Obama’s allies assure us that none of these things will happen even though many of them already have. It’s worth the coin toss.
To make sure he’s sold his case, Obama sent Vichy John Kerry to Israel last week. His mission was to get Israeli Prime Minister Netanyahu to back off talking to members of Congress to get more opposition to Obama’s deal with Iran. Kerry sounded the same theme as Obama did several days later: it’s worth a try and you have to give us time.

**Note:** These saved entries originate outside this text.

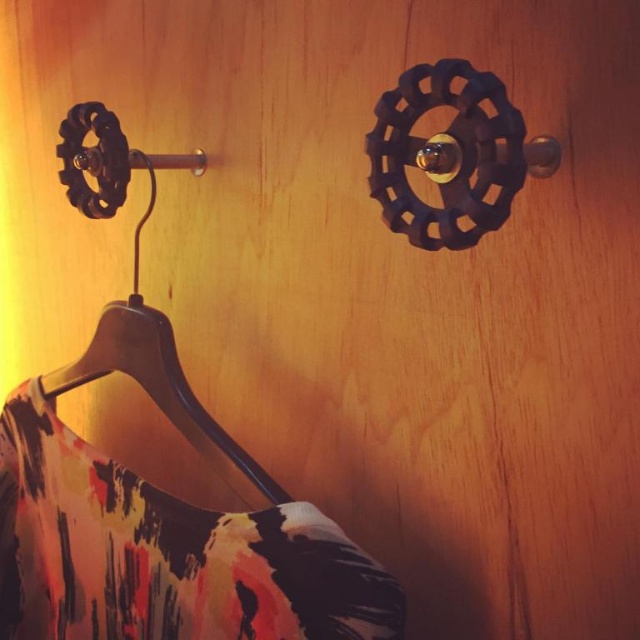 Does printed fabric dress at lower left appear on the left side of wooden hanger at lower left?

Indeed, printed fabric dress at lower left is positioned on the left side of wooden hanger at lower left.

Is the position of printed fabric dress at lower left more distant than that of wooden hanger at lower left?

No, printed fabric dress at lower left is closer to the viewer.

Who is more forward, (202, 512) or (268, 493)?

Point (268, 493) is more forward.

Locate an element on the screen. printed fabric dress at lower left is located at coordinates (163, 554). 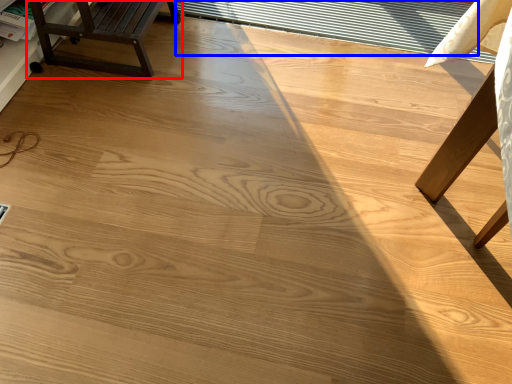 Question: Which object appears closest to the camera in this image, furniture (highlighted by a red box) or window (highlighted by a blue box)?

Choices:
 (A) furniture
 (B) window

Answer: (A) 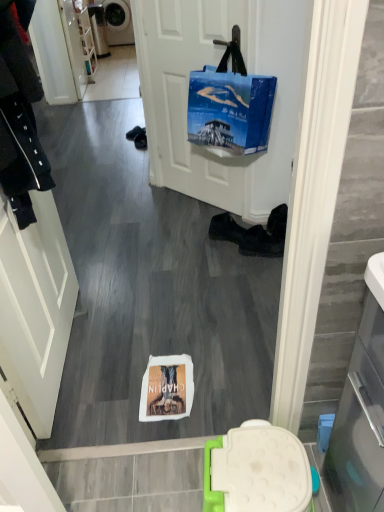 The height and width of the screenshot is (512, 384). I want to click on free space in front of white paper bag at center, so click(x=153, y=424). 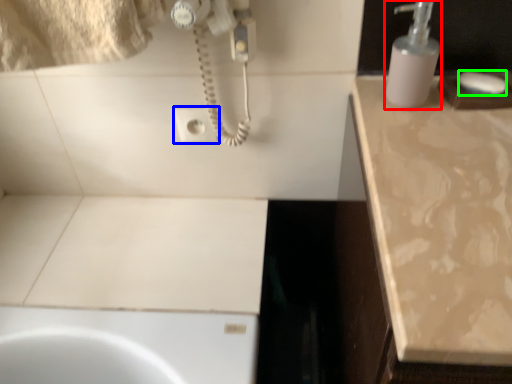 Question: Based on their relative distances, which object is farther from soap dispenser (highlighted by a red box)? Choose from electric outlet (highlighted by a blue box) and soap (highlighted by a green box).

Choices:
 (A) electric outlet
 (B) soap

Answer: (A) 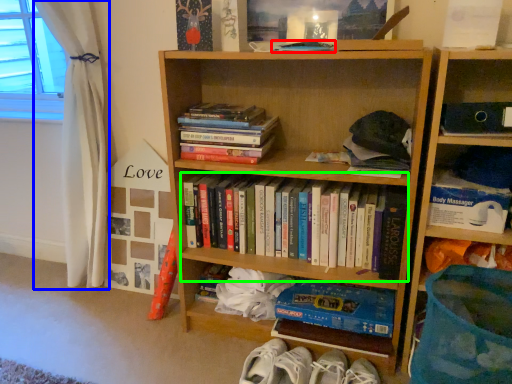 Question: Which object is the farthest from book (highlighted by a red box)? Choose among these: curtain (highlighted by a blue box) or book (highlighted by a green box).

Choices:
 (A) curtain
 (B) book

Answer: (A) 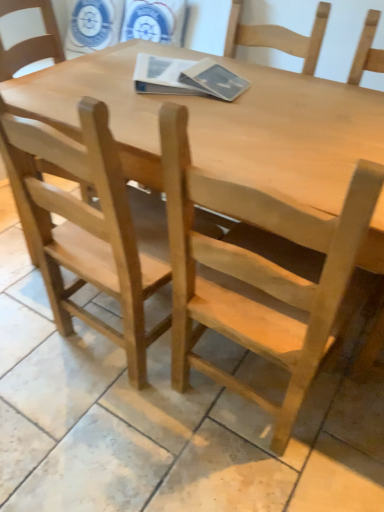 Locate an element on the screen. This screenshot has width=384, height=512. vacant space to the right of natural wood chair at center, placed as the first chair when sorted from right to left is located at coordinates (343, 421). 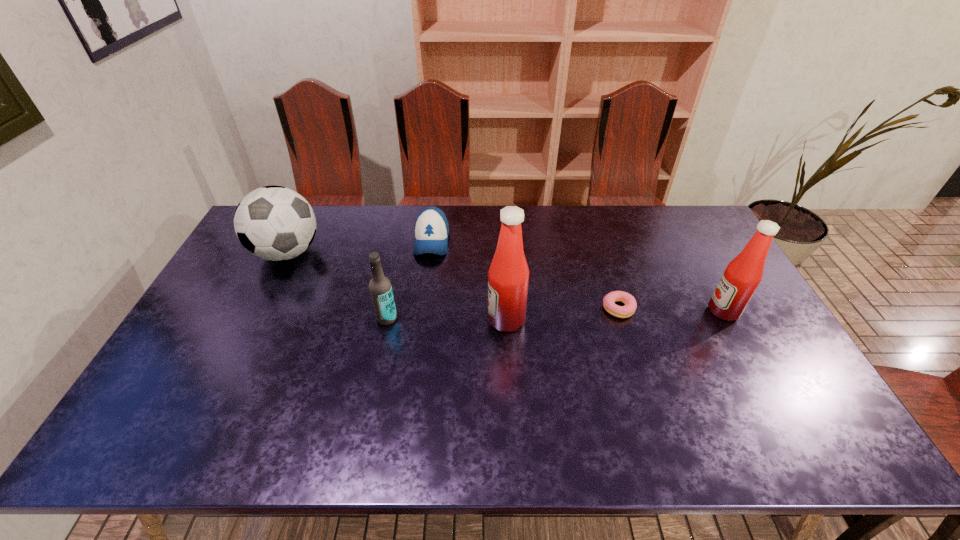 The height and width of the screenshot is (540, 960). I want to click on the third object from right to left, so click(508, 276).

The width and height of the screenshot is (960, 540). In order to click on the taller condiment in this screenshot , I will do `click(508, 276)`.

At what (x,y) coordinates should I click in order to perform the action: click on the rightmost object. Please return your answer as a coordinate pair (x, y). This screenshot has width=960, height=540. Looking at the image, I should click on (742, 276).

Identify the location of the right condiment. Image resolution: width=960 pixels, height=540 pixels. (742, 276).

Identify the location of the fifth tallest object. (431, 229).

Identify the location of the fourth object from right to left. Image resolution: width=960 pixels, height=540 pixels. (431, 229).

Image resolution: width=960 pixels, height=540 pixels. I want to click on soccer ball, so click(x=274, y=223).

Locate an element on the screen. The image size is (960, 540). beer bottle is located at coordinates (380, 287).

At what (x,y) coordinates should I click in order to perform the action: click on doughnut. Please return your answer as a coordinate pair (x, y). This screenshot has width=960, height=540. Looking at the image, I should click on 628,309.

This screenshot has height=540, width=960. I want to click on the second object from right to left, so click(x=628, y=309). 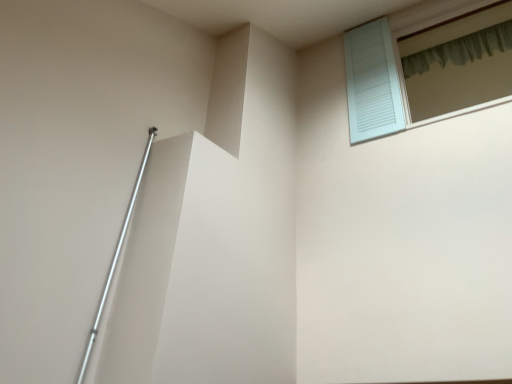 Where is `green fabric shower curtain at upper right`? green fabric shower curtain at upper right is located at coordinates (461, 49).

Describe the element at coordinates (461, 49) in the screenshot. I see `green fabric shower curtain at upper right` at that location.

At what (x,y) coordinates should I click in order to perform the action: click on light blue wooden window at upper right. Please return your answer as a coordinate pair (x, y). Looking at the image, I should click on (426, 72).

The height and width of the screenshot is (384, 512). What do you see at coordinates (426, 72) in the screenshot? I see `light blue wooden window at upper right` at bounding box center [426, 72].

Identify the location of green fabric shower curtain at upper right. The width and height of the screenshot is (512, 384). (461, 49).

Which object is positioned more to the right, green fabric shower curtain at upper right or light blue wooden window at upper right?

green fabric shower curtain at upper right is more to the right.

Which is in front, green fabric shower curtain at upper right or light blue wooden window at upper right?

light blue wooden window at upper right is more forward.

Is point (499, 45) more distant than point (496, 83)?

That is False.

From the image's perspective, is green fabric shower curtain at upper right located beneath light blue wooden window at upper right?

Actually, green fabric shower curtain at upper right appears above light blue wooden window at upper right in the image.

Kerry’s trip was nothing more than a publicity exercise. One of the principal effects of the deal was to isolate Israel. If it chooses to attack Iran in the next six months, it will become an international pariah, an outlaw nation that refused to allow Obama his chance at a long-term deal. Kerry’s trip last week tried to tighten the vise that Obama is using on Israel.
It may have worked for the time being. Addressing the same Middle East policy forum yesterday, Netanyahu didn’t back away from his position that the deal with Iran is a historic mistake. He said that the world has to get Iran to change its “genocidal policy” toward Israel and that, “I don’t think any of us can overstate the Iranian danger.” But — in a surprising concession — Netanyahu said that any long-term deal has to end Iran’s military nuclear capability. By saying that he appeared to give Obama the six months he wants to negotiate a “final” deal regardless of the risks.
Netanyahu must know that there cannot be a peaceful resolution to Iran’s nuclear weapons ambition. Either we or the Israelis strike Iran’s program with sufficient violence to delay it for many years, or Iran will soon have functioning nuclear weapons and, probably, the means of delivering them.
No nuclear weapon has been fired in anger for 68 years. The principal reason for this is that the United States maintained its vigilance against nuclear war by threatening the use of nuclear weapons in the face of some types of aggression. Obama is doing the opposite, casually risking the possession of nuclear weapons by a nation that cannot be deterred in Cold War terms.
Obama is risking too much, too casually, and if he proves to be wrong there will be hell to pay. In quite literal terms.